Mentre aspettavo il mio turno per parlare, ascoltavo i discorsi delle altre persone: persone trans, famiglie arcobaleno vittime delle politiche del governo, persone figlie di migranti, alle prese con una società che non ha proprio voglia di considerarle italiane a tutti gli effetti, c’erano racconti di violenze e di aborti. 

Ascoltavo e pensavo: ma veramente, con queste storie che vengono raccontate, a qualcunə può interessare qualcosa, non tanto della mia vita (alla quale, giustamente, si interessano in pochi) ma delle ragioni delle persone asessuali?

Ho sempre cercato di capire  come  definire questa dannata “afobia” nel migliore dei modi, e mi sono reso conto che la stavo vivendo in prima persona: mi stavo discriminando da solo, con una pratica che sancisce la tua elezione ad asessuale di quinto livello, ad un passo dal Nirvana. Quando saremo tanti ad arrivare a questo stato, il giorno nel quale gli asessuali domineranno il mondo sarà vicino.

E così, oltre che essere completamente nel pallone per dover parlare di fronte ad un pubblico, per nulla preparato perché sono masochista, poco convinto per quello che avevo elaborato sul nostro orientamento e completamente fuori tema, ho raggiunto il microfono anche con un sorriso stampato in faccia per aver pensato questa cazzata della conquista del mondo, cosa che temo si sposasse male con la storia precedente ad alto tono drammatico.

Eppure l’afobia era proprio lì: il pensare “ma cosa ci faccio a rivendicare qualcosa?”. Sono attivista da più di dieci anni. Ho fondato (e rifondato) un’associazione in tema, la prima del suo genere in Italia. Ho parlato di asessualità praticamente ovunque, ho portato la bandiera al pride. Ma come cazzo posso pensare per un attimo che quello che sto facendo no sia importante?

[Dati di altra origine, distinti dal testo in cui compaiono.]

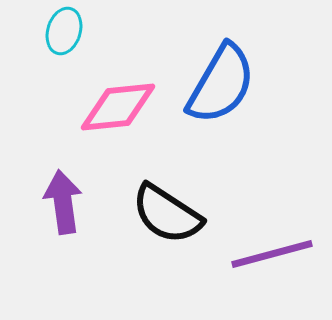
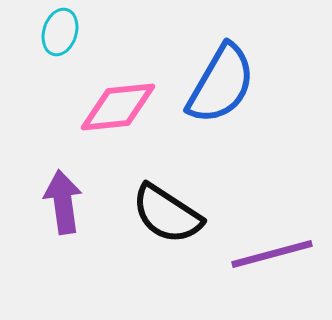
cyan ellipse: moved 4 px left, 1 px down
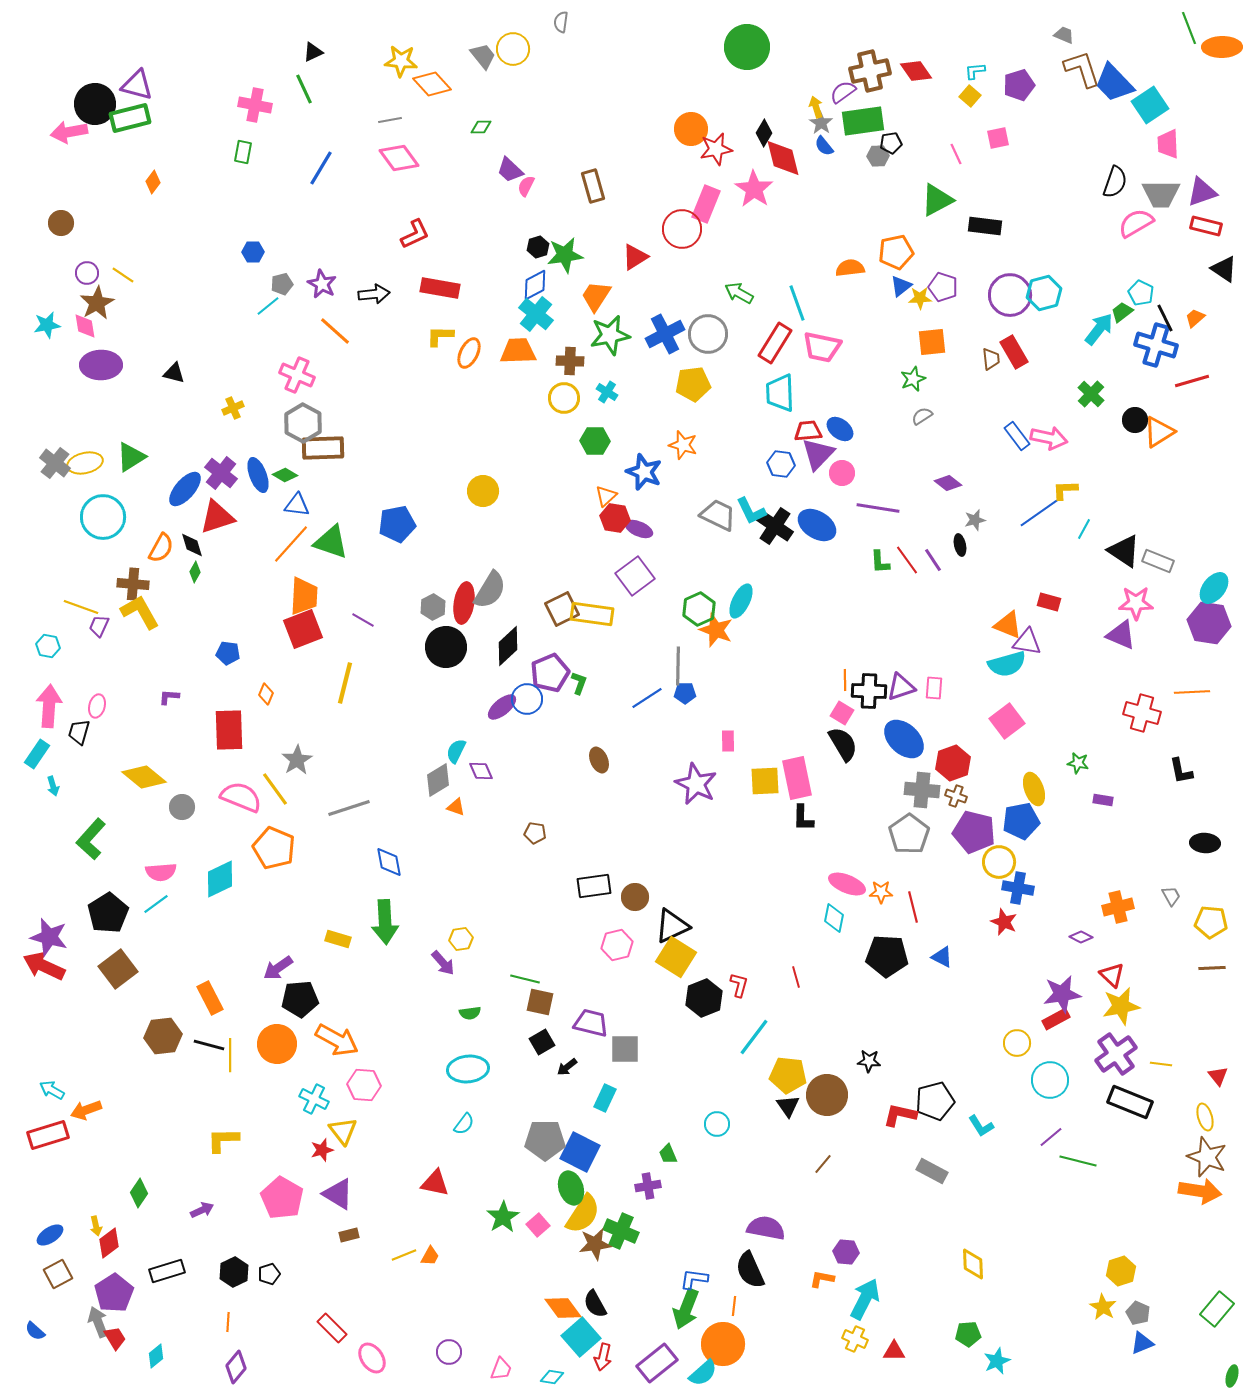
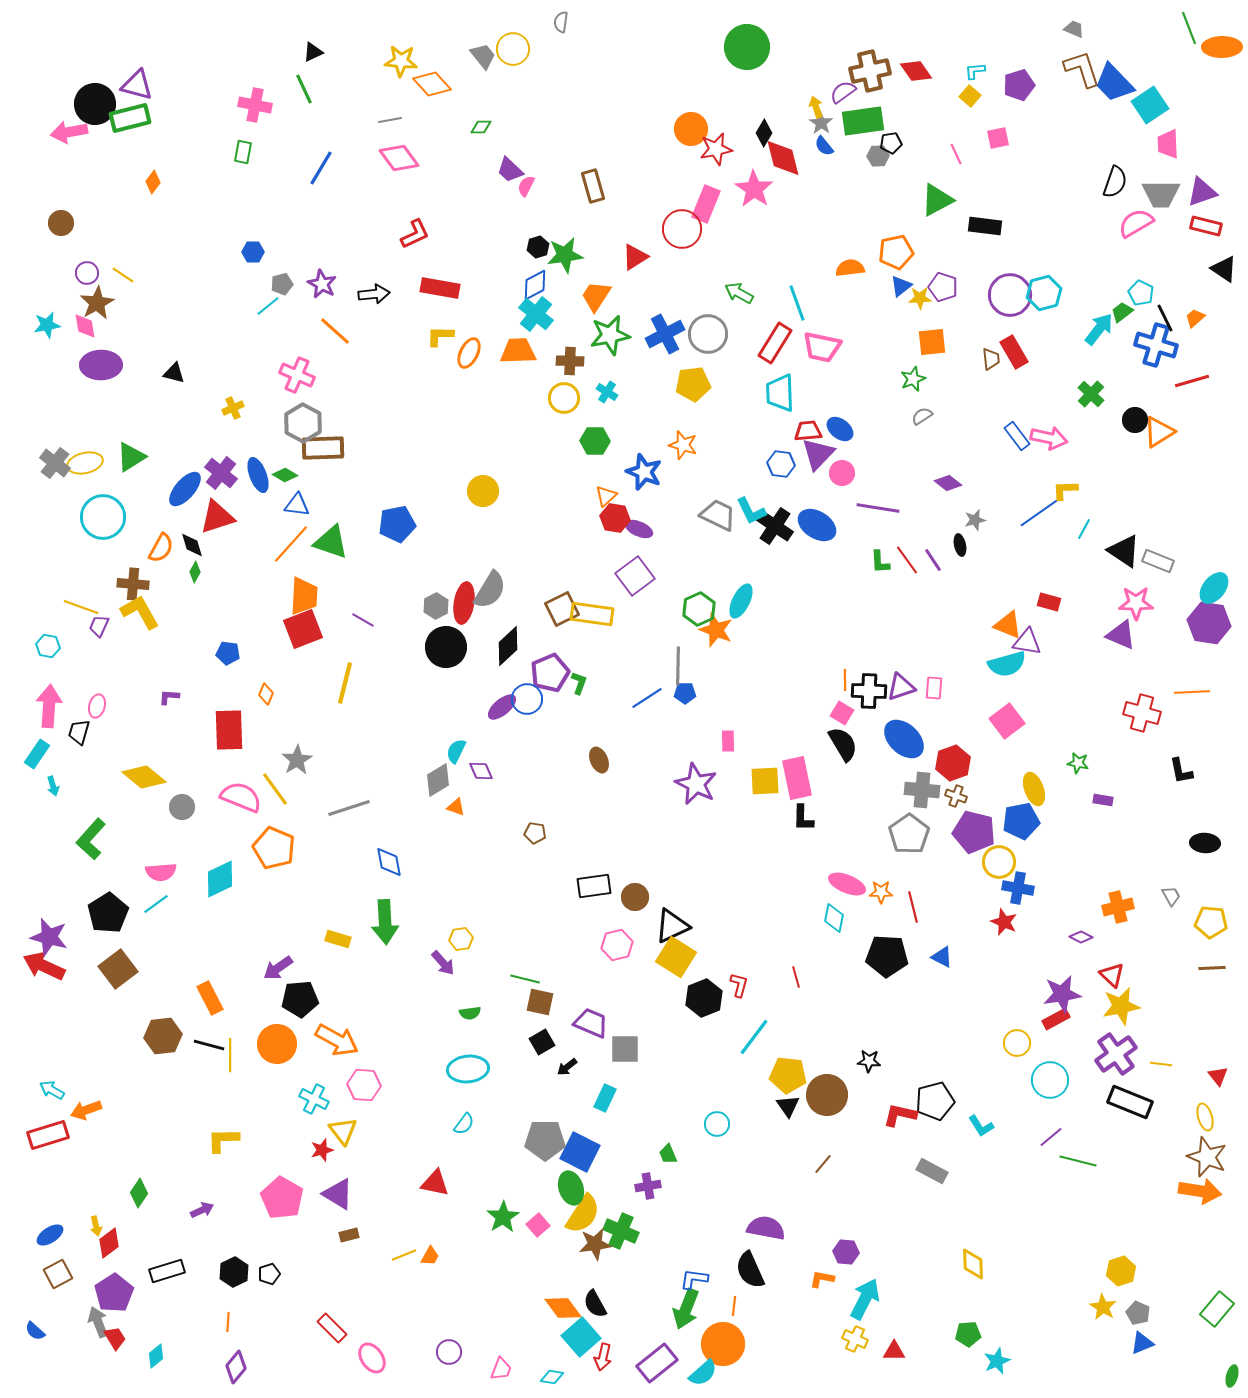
gray trapezoid at (1064, 35): moved 10 px right, 6 px up
gray hexagon at (433, 607): moved 3 px right, 1 px up
purple trapezoid at (591, 1023): rotated 9 degrees clockwise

Ho sempre detto che se cerchi nell’afobia la sorella minore dell’omofobia, non la troverai mai. L’omofobia punta il dito sulla tua differenza. Sei il “frocio”, il “diverso”. L’afobia fa il contrario: ti viene detto, dalle stesse persone, con gli stessi fini, con gli stessi toni, che sei “normale”.

Afobia è quando sostieni che le persone asessuali non abbiano niente di cui doversi lamentare, perché ci sono cose più urgenti, c’è chi soffre di più. Noi possiamo aspettare.

E quindi possiamo essere messi in discussione. I nostri coming out non sono importanti. Non abbiamo compagni o compagne da presentare in famiglia. Non avremo corpi “imbarazzanti” da mostrare in giro.

Ciò che è più grave, è che questo senso di inadeguatezza, sommato al senso di colpa che ci è stato fatto venire per avere “invaso” un territorio “non nostro” come il mondo Lgbtqi(a), ed averlo fatto, in massa, nel momento sembrava “più facile” (attorno alla metà degli anni ‘10), lo abbiamo vissuto e lo viviamo per primi, quasi da esserne convinti.

Ma se siamo arrivati fin qui, vuol dire che “qualcosa” ci era successo. 

E questo qualcosa è ciò che nessuno potrà mettere in dubbio, nemmeno noi.